Verteilen sie die Kreditsumme dagegen im Verhältnis ihrer Einkommen auf zwei Darlehen von 150 000 Euro und 50 000 Euro, verschenken sie einen Teil der Förderung. Zusammen tilgen sie genau so viel wie mit der hälftigen Aufteilung. Doch nur noch 1 173 Euro fließen auf das Darlehen der Ehefrau. Da das Finanzamt beim Ehemann höchstens 2 100 Euro anerkennt, kann das Paar zusammen nur 3 273 Euro absetzen. Der Riester-Vorteil sinkt dadurch um gut 300 Euro auf 1 090 Euro.
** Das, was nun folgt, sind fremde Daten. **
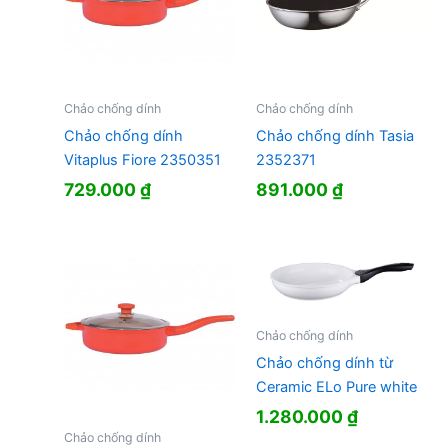
Chảo chống dính
Chảo chống dính
Chảo chống dính
Chảo chống dính Tasia
Vitaplus Fiore 2350351
2352371
729.000
₫
891.000
₫
Chảo chống dính
Chảo chống dính từ
Ceramic ELo Pure white
1.280.000
₫
Chảo chống dính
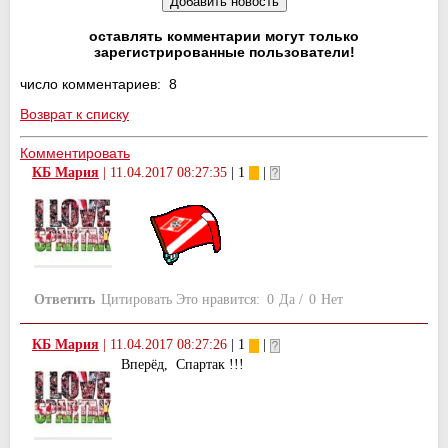
оставлять комментарии могут только
зарегистрированные пользователи!
число комментариев: 8
Возврат к списку
Комментировать
КБ Мария
|
11.04.2017 08:27:35
| 1
|
Ответить
Цитировать
Это нравится:
0
Да
/
0
Нет
КБ Мария
|
11.04.2017 08:27:26
| 1
|
Вперёд, Спартак !!!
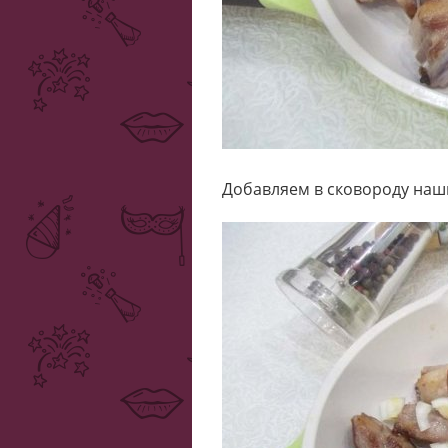
Добавляем в сковороду наш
Nur ein Arbeitnehmer. Nicht so wichtig ist die Aufteilung, wenn ein Partner keine Einkünfte hat oder selbstständig ist und keinen eigenen Riester-Anspruch hat. In diesem Fall kann das Paar zusammen maximal 2 100 Euro steuerlich absetzen. Bis zum Höchstbetrag rechnet das Finanzamt die Tilgung beider Ehegatten zusammen. Egal, wie sie die Darlehen aufteilen: Der Steuervorteil bleibt gleich.

Im Zweifel sollten sich Riester-Finanzierer bei ihrer Bank oder Verbraucherzentrale über die beste Aufteilung ihrer Finanzierung beraten lassen.